Savings and Risks Over the Lifecycle: Theory and E.. (Savings and Risks)
Savings and Risks Over the Lifecycle: Theory and Evidence
(Savings and Risks)
Start date: Mar 1, 2014,
End date: Feb 28, 2018
People save for many reasons, such as to finance their retirement, to leave bequests to others, to start and develop a business, and to self-insure against risks. When young, these risks include wage risk, unemployment risk, entrepreneurial risk, and divorce risk. When old, one risks living to a very old age and running out of assets, being hit by expensive medical needs, and losing one’s spouse. An important factor affecting people’s risk exposure, and hence saving behaviour, is the public insurance provided by governments.

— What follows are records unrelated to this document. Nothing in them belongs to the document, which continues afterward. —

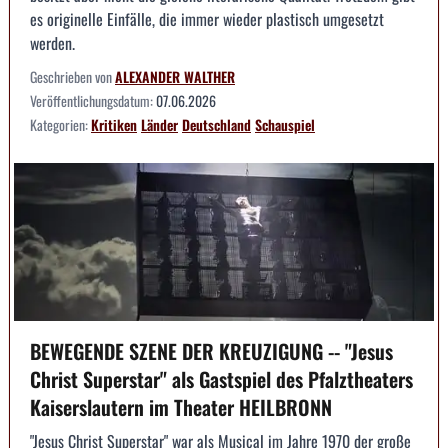
es originelle Einfälle, die immer wieder plastisch umgesetzt
werden.
Geschrieben von
ALEXANDER WALTHER
Veröffentlichungsdatum:
07.06.2026
Kategorien:
Kritiken
Länder
Deutschland
Schauspiel
BEWEGENDE SZENE DER KREUZIGUNG -- "Jesus
Christ Superstar" als Gastspiel des Pfalztheaters
Kaiserslautern im Theater HEILBRONN
"Jesus Christ Superstar" war als Musical im Jahre 1970 der große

Risks and insurance influence key economic choices and affect people’s welfare, macroeconomic aggregates, and inequality.The proposed research will develop and test models of individual and household saving to a) provide novel evidence on the determinants of saving at different ages; b) better quantify the interaction of saving with the insurance provided by the government and by one’s family; c) study how individual-level decisions affect macroeconomic conditions and the distribution of wealth; d) evaluate the effects of policy proposals and different institutions using quantitative model economies, calibrated to both the U.S. and European countries.The proposed applications include studying (i) the effects of means-tested public health insurance and its reforms on single retirees. (ii) A structural model of couples’ savings and risks in old age. (iii) Couples’ savings and labour supply during their whole life cycle, including the working stage. (iv) The effects of credit shocks on the saving and hiring of small-business owners and the resulting aggregates. (v) Differences in wealth accumulation between the healthy and the unhealthy.By better modeling and quantifying saving motives, risks, and publicly provided insurance, we can propose more efficient reforms. By applying our analysis to both the US and to European economies we can reach a better understanding of the effects of different institutions across countries.